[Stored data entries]
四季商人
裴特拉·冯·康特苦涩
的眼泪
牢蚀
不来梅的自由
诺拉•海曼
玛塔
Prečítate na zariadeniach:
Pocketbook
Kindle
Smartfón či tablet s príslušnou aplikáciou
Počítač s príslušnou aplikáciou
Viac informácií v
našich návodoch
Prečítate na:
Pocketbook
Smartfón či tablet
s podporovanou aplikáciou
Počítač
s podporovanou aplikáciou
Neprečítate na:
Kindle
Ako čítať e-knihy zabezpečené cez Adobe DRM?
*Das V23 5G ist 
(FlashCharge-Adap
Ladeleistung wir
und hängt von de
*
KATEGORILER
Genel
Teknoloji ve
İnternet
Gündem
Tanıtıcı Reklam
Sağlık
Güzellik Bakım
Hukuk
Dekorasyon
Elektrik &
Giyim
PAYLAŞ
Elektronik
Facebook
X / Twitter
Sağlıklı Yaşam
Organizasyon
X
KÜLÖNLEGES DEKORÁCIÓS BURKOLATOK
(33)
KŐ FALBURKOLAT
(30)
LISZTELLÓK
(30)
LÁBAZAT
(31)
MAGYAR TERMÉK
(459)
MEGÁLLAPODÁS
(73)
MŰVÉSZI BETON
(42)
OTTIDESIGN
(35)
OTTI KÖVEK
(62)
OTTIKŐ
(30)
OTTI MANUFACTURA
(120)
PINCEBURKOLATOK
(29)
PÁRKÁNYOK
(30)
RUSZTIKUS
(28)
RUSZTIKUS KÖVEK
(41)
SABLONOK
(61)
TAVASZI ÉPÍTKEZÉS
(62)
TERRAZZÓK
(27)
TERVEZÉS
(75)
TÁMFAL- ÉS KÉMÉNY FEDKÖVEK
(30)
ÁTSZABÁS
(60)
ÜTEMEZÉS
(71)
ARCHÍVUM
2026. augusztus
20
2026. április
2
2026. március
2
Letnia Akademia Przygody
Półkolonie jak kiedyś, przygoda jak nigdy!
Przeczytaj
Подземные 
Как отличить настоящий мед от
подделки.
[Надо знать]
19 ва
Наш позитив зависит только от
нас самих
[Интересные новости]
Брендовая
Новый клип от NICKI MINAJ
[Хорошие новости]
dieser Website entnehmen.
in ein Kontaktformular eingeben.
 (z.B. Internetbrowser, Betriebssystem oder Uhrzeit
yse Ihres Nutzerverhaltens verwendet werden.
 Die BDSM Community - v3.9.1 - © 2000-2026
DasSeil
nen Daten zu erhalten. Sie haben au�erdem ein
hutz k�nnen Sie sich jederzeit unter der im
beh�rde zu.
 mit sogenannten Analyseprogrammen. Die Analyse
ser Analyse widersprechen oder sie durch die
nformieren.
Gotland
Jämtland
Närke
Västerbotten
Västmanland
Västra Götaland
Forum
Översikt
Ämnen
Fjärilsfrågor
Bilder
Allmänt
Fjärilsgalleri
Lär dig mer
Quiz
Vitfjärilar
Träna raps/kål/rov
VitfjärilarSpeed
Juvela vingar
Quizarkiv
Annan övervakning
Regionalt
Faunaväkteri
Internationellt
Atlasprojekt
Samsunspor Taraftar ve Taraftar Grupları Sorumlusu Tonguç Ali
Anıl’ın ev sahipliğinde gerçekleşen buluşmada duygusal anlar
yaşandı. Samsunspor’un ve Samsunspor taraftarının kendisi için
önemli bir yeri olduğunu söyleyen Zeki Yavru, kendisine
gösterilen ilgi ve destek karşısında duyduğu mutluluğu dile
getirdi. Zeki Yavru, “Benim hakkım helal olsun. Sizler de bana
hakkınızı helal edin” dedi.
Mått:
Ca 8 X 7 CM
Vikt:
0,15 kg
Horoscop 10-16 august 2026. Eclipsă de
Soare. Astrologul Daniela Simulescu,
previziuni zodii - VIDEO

* * *

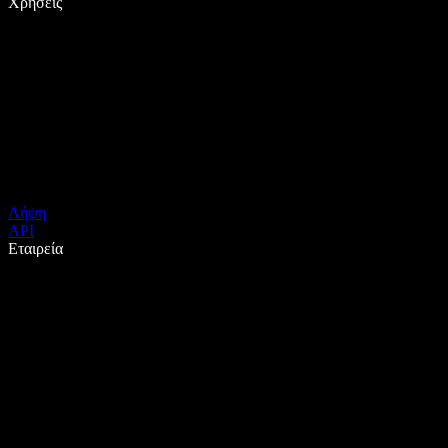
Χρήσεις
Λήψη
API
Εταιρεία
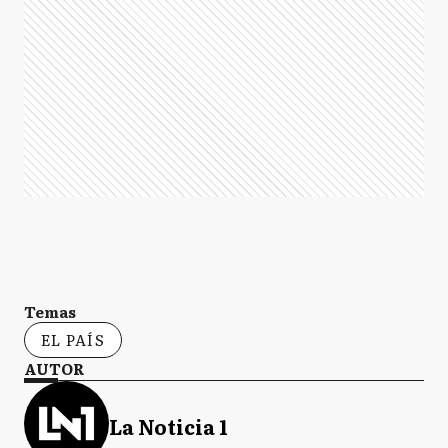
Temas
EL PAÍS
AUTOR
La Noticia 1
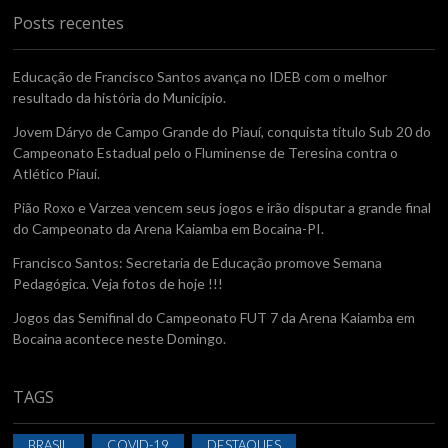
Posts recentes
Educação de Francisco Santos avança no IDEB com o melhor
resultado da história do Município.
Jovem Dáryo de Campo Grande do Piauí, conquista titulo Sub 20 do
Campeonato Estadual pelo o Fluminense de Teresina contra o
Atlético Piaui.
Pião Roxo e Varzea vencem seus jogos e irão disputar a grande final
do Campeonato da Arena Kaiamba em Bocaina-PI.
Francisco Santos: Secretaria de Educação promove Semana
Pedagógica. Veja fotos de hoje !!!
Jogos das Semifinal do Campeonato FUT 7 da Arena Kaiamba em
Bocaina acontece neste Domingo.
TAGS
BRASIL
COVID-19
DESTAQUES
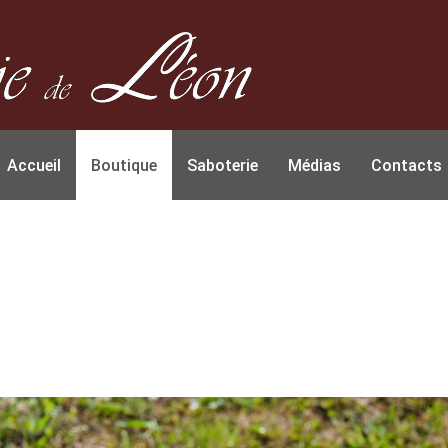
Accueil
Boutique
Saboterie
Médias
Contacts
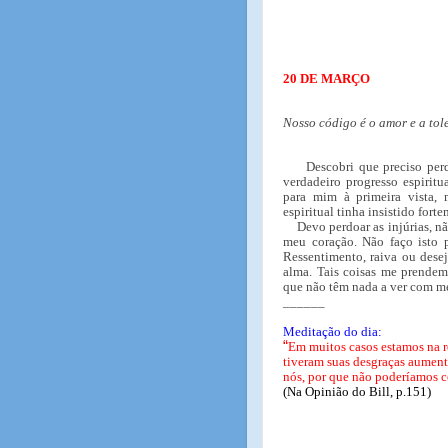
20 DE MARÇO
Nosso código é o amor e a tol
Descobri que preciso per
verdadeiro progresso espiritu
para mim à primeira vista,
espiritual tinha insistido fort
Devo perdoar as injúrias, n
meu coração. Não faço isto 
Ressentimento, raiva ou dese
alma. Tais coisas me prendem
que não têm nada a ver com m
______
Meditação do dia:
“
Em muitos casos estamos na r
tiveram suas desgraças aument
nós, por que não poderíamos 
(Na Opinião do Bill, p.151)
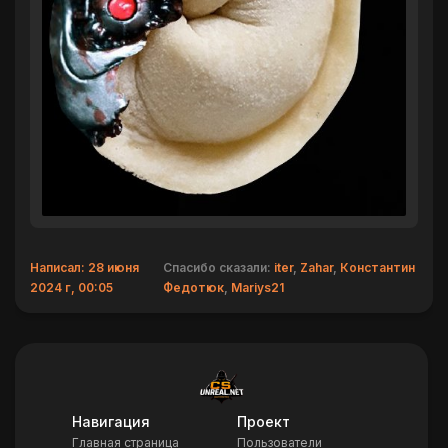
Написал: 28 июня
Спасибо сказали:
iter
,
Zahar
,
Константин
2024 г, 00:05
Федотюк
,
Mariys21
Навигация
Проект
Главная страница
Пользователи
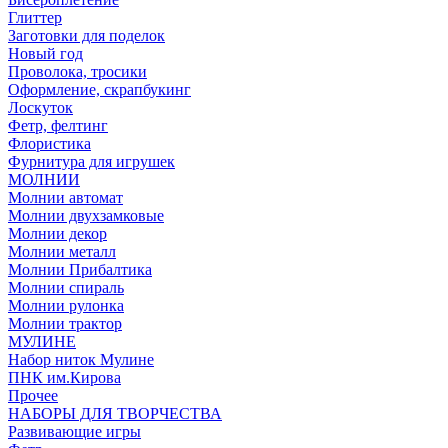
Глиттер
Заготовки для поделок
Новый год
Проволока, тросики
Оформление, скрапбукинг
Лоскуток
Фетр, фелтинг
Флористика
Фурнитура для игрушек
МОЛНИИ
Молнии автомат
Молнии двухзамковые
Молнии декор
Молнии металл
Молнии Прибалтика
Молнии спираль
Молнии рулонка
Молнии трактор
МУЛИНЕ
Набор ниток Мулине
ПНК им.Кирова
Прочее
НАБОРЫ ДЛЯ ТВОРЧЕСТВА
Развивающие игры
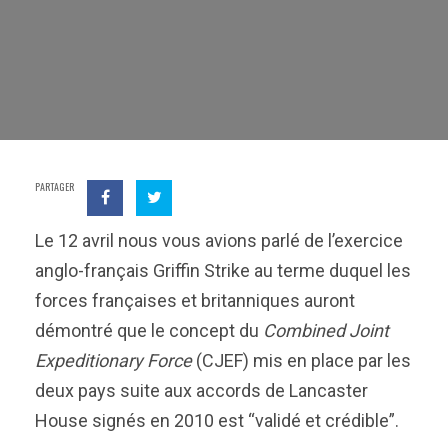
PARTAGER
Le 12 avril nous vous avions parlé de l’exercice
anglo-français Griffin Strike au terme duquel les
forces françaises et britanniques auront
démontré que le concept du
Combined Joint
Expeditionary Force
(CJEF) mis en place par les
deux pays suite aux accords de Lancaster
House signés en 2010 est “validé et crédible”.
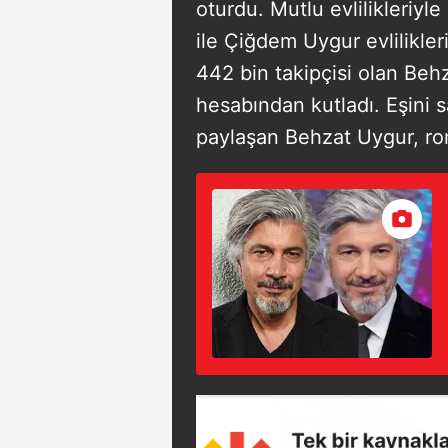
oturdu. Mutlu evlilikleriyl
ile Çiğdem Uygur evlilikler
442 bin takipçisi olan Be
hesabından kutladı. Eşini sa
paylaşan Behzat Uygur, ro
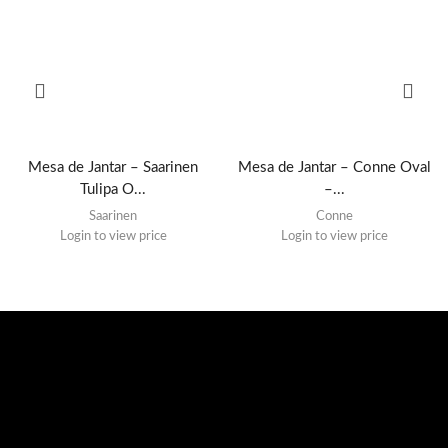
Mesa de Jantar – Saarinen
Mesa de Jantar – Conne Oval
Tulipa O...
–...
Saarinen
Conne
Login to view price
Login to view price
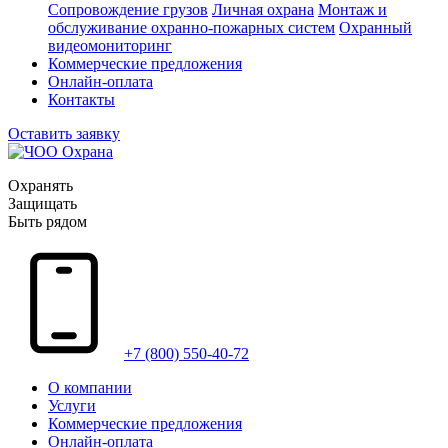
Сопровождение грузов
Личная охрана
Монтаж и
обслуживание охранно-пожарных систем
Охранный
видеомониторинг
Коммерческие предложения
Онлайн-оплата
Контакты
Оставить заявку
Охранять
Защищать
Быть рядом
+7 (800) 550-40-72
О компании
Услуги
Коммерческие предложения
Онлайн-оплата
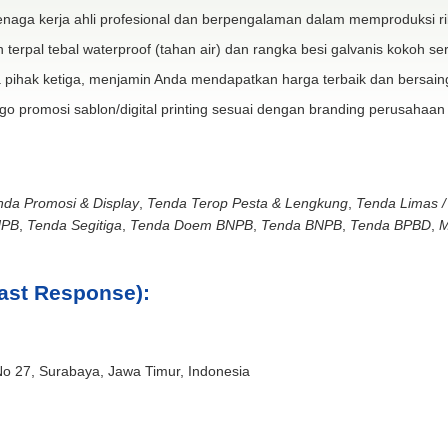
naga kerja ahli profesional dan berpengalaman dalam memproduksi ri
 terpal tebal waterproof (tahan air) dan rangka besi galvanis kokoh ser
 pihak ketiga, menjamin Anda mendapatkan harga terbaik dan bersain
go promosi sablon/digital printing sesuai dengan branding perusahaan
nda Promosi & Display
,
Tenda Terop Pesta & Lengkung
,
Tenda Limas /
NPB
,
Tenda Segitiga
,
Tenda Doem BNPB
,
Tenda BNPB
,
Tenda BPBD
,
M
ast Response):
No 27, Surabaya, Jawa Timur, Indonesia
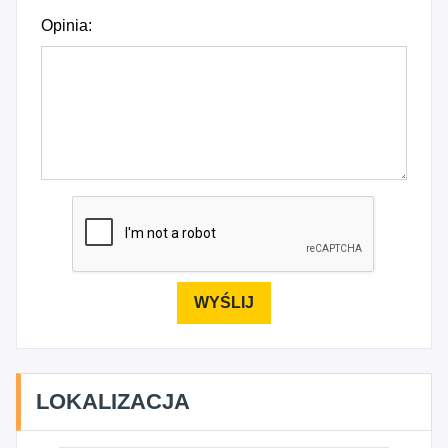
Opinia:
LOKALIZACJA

▸ **Your instructions**: Of the lines above, extract only those from the line with "2026. augusztus" to the line with "yse Ihres Nutzerverhaltens verwendet werden.", both included, exactly as written.

▸ **Reply to the task**:
2026. augusztus
20
2026. április
2
2026. március
2
Letnia Akademia Przygody
Półkolonie jak kiedyś, przygoda jak nigdy!
Przeczytaj
Подземные 
Как отличить настоящий мед от
подделки.
[Надо знать]
19 ва
Наш позитив зависит только от
нас самих
[Интересные новости]
Брендовая
Новый клип от NICKI MINAJ
[Хорошие новости]
dieser Website entnehmen.
in ein Kontaktformular eingeben.
 (z.B. Internetbrowser, Betriebssystem oder Uhrzeit
yse Ihres Nutzerverhaltens verwendet werden.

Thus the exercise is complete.